Integrated Suites Tend to be More Expensive in Multiple Dimensions (i.e., Have a Higher TCO)
Integrated suite vendor tends to charge more than point solutions. For example, when IBM acquires an application, one of the immediate effects is for the price of that application to rise significantly. However, the change in the price of the application license is only one part of the increased TCO.
Large consulting companies also implement an Integrated suite more often, increasing their TCO. This is the truest of the most oversized integrated suites, and consulting companies will typically only build consulting specialties around these most prominent vendors. As soon as the application is implemented by a consulting company, a consulting company makes a practice around the software, and the costs vary significantly. Consulting companies charge more daily than the consultants of software vendors (not in all cases, but in most cases), and they also lengthen the implementation duration.
And they do this often against the wishes of the software vendor. This extra cost quickly overwhelms any increased integration costs from integrating point solutions to the existing systems at the account.
Integration Suites as a Way to Reduce Competition?
It is no secret that software vendors do not acquire other vendors to increase their competition. Our research into the growth of ERP vendors other associated applications, after ERP vendors told customers that ERP systems were the only applications they would ever need, is covered in our book The Real Story Behind ERP: Separating Fact from Fiction.

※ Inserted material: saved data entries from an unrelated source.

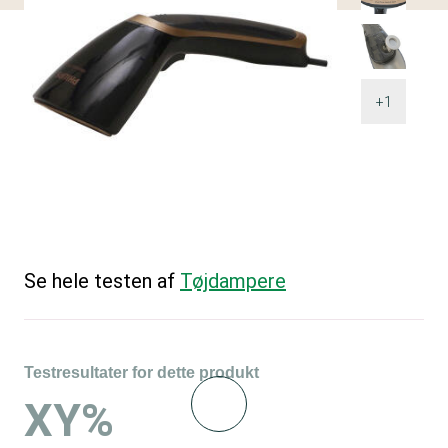
+1
Se hele testen af
Tøjdampere
Testresultater for dette produkt
XY%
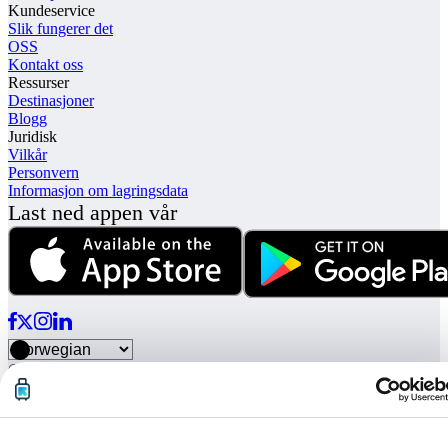
Kundeservice
Slik fungerer det
OSS
Kontakt oss
Ressurser
Destinasjoner
Blogg
Juridisk
Vilkår
Personvern
Informasjon om lagringsdata
Last ned appen vår
© Radical Storage • Lean Team S.R.L. • P. IVA 14104111001
Radical finansieres også av "Vertis Venture 4 Scaleup Lazio", et
investeringsfond som forvaltes av Vertis SGR S.p.A. og støttes av
European Union NextGenation EU og:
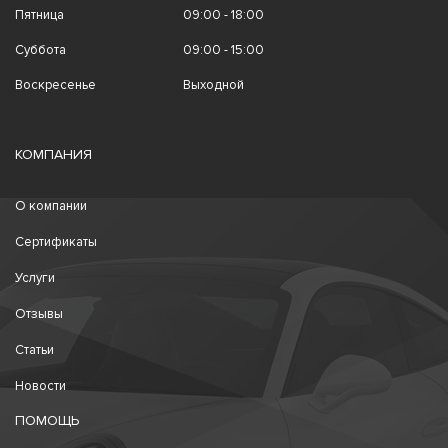
Пятница
09:00 - 18:00
Суббота
09:00 - 15:00
Воскресенье
Выходной
КОМПАНИЯ
О компании
Сертификаты
Услуги
Отзывы
Статьи
Новости
ПОМОЩЬ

“…this has meant that the business does not get the software it needs. Software selection based on software suites does not emphasize each application (emphasis added) but instead emphasizes the suite. As explained in this quote from Christopher Koch of CIO Magazine, software suites themselves are mechanisms that reduce the competition a vendor must face.
“Indeed, integration standards interfere with ERP vendors’ traditional ways of gaining and keeping customers and market share. Before the Web came along, your integration strategy was simple: Buy as many pre-integrated applications from a single vendor as possible. That worked for you, and it worked extremely well for the vendor; integrated application suites fetched a high price and required long- term maintenance and support contracts that promised a steady, predictable stream of revenue from customers.”—ABCs of ERP
How well is that working for companies that bought ERP systems? Did companies find they could eliminate all legacy systems and not use non-ERP systems?
Integration is Not a Primary Driver of TCO
No one else has performed as much work into TCO as Brightwork Research & Analysis. Our free TCO calculators are available for anyone to use. The poor state of TCO research was uncovered as part of our investigation into TCO, the literature review we performed before creating our calculators, and writing the only book on the TCO of enterprise software systems. We were not able to find any reliable studies on TCO. Most TCO calculations, for instance, those we analyzed from Salesforce, are created by the marketing department of the software vendor. And “shockingly,” in each case we examined, the TCO estimation released by the vendor showed them as having the lowest TCO in 100% of the occasions.
One of the conclusions from our research is that integration is an overestimated cost by the most prominent software vendors and consulting companies that align with integrated suites for their financial reasons. By recommending an integrated suite, consulting companies can drive their “client” to the highest TCO outcomes.
Consulting Companies Focus on TCO or Set About Maximizing TCO?
It should also be remembered that large consulting companies do not want their customers to know the TCO of different solutions. This is because consulting companies like Deloitte or Accenture drive higher TCOs significantly. In our calculators, the highest TCOs routinely came from the purchase of large software suites implemented by the largest consulting companies. The major consulting companies are a primary reason why the ROI on so many application implementations are negative as is covered in How Consulting Firms Parasitized enterprise Software.
An extra benefit of using smaller vendors and more point solutions is that companies like Deloitte and Accenture don’t have trained resources available in those applications, and the vendor’s consultants typically implement the applications.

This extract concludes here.